AJT: How do you make your decisions about what’s in and what’s out in the festival schedule?
Blank: The process itself involves six months of pre-screening entries from around the world, some 700 submissions. The volunteers on the screening committee weigh in with their feedback. The evaluation process is invaluable in helping us judge how a film is going to resonate with a real audience, not with elite critics or a panel of expert judges, but with everyday movie lovers. And we ask ourselves: Does a particular film deal with a timely topic, something ripped from the headlines? Is there an outreach opportunity to explore the intersection of Jewish life with the LGBT community, the Muslim community, interfaith, all different sorts of constituencies? We look at those different considerations and try to create a well-rounded program, and by well-rounded, meaning, not too much of the same subject or the same style of filmmaking.
AJT: It sounds like an exhausting job.
Blank: It’s doesn’t seem difficult because it’s just fun to me. Who can complain about such a wonderful professional opportunity to do what you love? I love film and I come from a journalism background. This is like the merging of both of those things and it’s so rewarding to present these films and then see how the audience responds. That, to me, is the payoff at the end, to be in the theater as people are coming out of the film and see whether they loved it or hated it or are asking questions about it or are confused by it or were challenged by it. I mean nowadays there are still few things that actually move us. We’ve become so jaded and cynical, but art can still provoke people and get them thinking, and that’s what’s exciting for me.

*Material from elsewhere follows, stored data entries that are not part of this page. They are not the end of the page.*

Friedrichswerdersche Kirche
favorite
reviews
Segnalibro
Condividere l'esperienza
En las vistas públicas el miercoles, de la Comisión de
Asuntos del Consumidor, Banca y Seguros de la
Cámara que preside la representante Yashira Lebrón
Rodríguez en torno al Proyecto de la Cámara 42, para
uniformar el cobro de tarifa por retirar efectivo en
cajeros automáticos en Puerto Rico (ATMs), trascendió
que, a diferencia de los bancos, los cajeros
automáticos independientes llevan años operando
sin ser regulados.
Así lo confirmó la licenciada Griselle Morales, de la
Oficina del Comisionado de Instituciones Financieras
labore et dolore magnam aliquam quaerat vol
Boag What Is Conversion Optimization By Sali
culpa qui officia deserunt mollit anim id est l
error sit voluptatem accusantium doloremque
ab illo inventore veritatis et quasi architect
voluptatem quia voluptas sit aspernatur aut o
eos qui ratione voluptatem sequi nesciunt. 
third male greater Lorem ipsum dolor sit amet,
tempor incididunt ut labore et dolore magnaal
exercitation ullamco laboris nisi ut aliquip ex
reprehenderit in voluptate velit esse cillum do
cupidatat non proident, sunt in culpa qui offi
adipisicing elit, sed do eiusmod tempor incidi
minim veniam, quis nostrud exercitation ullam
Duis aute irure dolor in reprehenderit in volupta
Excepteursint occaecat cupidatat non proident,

AJT: What would you say, for you personally, are some of this year’s highlights?
Blank: Well certainly the biggest highlight is this glorious space of the new Sandy Springs Performing Arts Center at City Springs. We’re very excited after, as we say, being Jews wandering the desert for years and years, we finally found the Promised Land here at City Springs.
Our biggest challenge as a film festival is this industry trend of commercial theaters downsizing and putting in luxury seats and other amenities to try to get people out of their homes. But for a film festival, where you have huge demand and you’re trying to accommodate a large number of people, that industry trend was not in our favor, so more and more we were seeing theaters shrinking, and we were struggling to find ways to accommodate everyone who wanted to come. Now we have this glorious, 1,000-seat, spectacular, state-of-the-art, luxuriously appointed theater, which I think is just going to open up all kinds of capacity and access to the festival.
AJT: You’ve done so much in the last year, with the AJFF on Campus, AJFF Selects programs, Cinebash, and now this festival. What’s next?
Blank: We’re very conscious of the fact that we have a big milestone anniversary coming up in 2020, which will be the 20th anniversary of the festival. So, I think a lot of our focus in this coming year is going to be to figure out how we can best recognize that anniversary and that 20th milestone.
I think the American Jewish Committee, which grew and nurtured the festival for so long, five years ago sort of set us free to let us grow on our own. That independence has given us the opportunity to start doing a kind of long-term visioning and to experiment with some different kinds of programs that may embrace other art forms as well as film.
AJT: More and more the film experience is based in the home, with companies like Amazon and Netflix having an important influence. Is the habit of movie going dying?
Blank: We, as human beings, absolutely still need this cinematic storytelling opportunity, and that can really only be best experienced when you experience that with an audience in a theater. I think people still crave that human connection. So yes, the technology may change, the format may change. There may be some changes in the industry that change the viewer experience a little bit, but I think, ultimately, the need to share and connect with others in an audience, in a movie theater, will continue.